15 gold-strength gelatin leaves
750ml prosecco or Champagne
200g caster sugar
2 Tbsp rose water, plus extra 3 tsp
2 Tbsp pomegranate molasses
700ml thickened cream, 35% fat
300ml pure cream, 45% fat
½ small seedless watermelon, skin removed
8 large store-bought meringues
250g fresh raspberries
500g fresh strawberries, sliced into rounds
8 small berry macarons, halved
4-5 sheets of gold leaf
½ pomegranate, arils removed
100g Vanilla Persian fairy floss
Put gelatin sheets in a bowl and cover with cold water. Set aside to soak for 5 minutes, until soft
Meanwhile, combine prosecco and sugar in a medium saucepan over a low heat. Stir for 2-3 minutes, until sugar has dissolved. Remove from heat. Add rose water and pomegranate molasses. Squeeze excess water from gelatin leaves. Add to hot prosecco mixture and stir until dissolved. Line a small tray or container with plastic wrap. Pour in the jelly mixture and chill for 4 hours or overnight, until firm.
Whip thickened cream and pure cream together in a large bowl until firm peaks form.
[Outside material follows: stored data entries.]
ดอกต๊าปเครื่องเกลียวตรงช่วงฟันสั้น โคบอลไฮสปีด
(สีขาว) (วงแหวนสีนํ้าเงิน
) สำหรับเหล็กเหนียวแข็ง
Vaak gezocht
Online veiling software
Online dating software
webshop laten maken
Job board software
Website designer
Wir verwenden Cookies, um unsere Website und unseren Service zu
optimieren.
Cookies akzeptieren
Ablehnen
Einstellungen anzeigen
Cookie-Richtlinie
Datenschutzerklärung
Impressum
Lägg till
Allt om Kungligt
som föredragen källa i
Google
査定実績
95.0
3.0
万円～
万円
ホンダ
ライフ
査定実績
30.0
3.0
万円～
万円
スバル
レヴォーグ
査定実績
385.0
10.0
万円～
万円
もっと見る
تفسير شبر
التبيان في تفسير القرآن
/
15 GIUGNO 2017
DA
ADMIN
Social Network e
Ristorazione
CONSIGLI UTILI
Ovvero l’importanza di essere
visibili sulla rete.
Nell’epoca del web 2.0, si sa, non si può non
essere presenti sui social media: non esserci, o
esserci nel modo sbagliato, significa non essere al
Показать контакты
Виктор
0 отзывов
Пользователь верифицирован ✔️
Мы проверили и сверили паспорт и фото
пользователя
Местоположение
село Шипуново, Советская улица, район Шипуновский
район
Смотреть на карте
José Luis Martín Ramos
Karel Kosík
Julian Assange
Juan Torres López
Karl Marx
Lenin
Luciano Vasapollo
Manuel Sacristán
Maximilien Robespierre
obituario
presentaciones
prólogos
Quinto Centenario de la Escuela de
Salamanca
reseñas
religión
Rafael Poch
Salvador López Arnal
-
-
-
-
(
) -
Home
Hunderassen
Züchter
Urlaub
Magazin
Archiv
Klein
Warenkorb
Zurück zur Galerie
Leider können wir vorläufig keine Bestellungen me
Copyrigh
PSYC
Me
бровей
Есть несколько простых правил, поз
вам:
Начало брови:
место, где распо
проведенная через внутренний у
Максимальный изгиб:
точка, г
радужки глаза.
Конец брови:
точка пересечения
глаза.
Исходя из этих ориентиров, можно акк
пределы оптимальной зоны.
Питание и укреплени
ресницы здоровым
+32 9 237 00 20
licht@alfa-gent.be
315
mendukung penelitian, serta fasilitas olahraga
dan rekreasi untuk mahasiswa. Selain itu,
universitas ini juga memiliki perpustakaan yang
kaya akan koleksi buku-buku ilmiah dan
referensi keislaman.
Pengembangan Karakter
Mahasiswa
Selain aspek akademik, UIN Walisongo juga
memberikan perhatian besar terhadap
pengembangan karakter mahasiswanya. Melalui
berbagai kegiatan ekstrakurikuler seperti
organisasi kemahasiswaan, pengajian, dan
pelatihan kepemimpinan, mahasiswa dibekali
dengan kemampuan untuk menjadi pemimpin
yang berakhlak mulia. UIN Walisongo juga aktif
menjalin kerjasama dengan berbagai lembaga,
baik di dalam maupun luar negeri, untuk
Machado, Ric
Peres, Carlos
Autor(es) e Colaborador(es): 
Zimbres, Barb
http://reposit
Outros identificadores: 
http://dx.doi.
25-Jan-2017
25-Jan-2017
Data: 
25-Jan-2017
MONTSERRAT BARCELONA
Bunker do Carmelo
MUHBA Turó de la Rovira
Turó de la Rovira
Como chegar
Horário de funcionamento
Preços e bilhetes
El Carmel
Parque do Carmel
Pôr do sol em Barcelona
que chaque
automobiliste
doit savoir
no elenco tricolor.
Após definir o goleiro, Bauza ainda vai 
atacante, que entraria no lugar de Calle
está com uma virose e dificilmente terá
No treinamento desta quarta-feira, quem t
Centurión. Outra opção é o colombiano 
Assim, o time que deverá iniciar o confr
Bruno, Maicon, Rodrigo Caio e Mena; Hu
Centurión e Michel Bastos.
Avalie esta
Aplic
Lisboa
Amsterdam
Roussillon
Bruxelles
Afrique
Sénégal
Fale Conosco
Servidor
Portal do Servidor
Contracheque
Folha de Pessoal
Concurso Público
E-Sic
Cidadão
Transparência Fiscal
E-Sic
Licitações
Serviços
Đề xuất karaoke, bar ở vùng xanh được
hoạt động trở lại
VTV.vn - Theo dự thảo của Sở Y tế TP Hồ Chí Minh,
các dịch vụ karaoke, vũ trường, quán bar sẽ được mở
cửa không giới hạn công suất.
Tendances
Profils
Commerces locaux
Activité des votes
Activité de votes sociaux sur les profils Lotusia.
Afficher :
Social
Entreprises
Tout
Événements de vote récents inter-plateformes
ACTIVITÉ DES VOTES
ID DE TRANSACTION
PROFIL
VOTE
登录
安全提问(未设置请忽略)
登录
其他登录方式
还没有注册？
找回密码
Fold through 1 tsp of the extra rose water.
Cut watermelon into 3cm-thick slices then each slice into 3cm cubes. Sprinkle over remaining extra rose water.
Invert jelly onto a board and cut into 3cm cubes.
To assemble, scatter a few cubes of watermelon on the bottom of a large serving platter. Follow with a few large dollops of cream. Break the meringues into large pieces and arrange around the plate. Top with jelly, berries, macarons and half the gold leaf. Repeat layers, finishing with pomegranate arils and fairy floss. Serve immediately.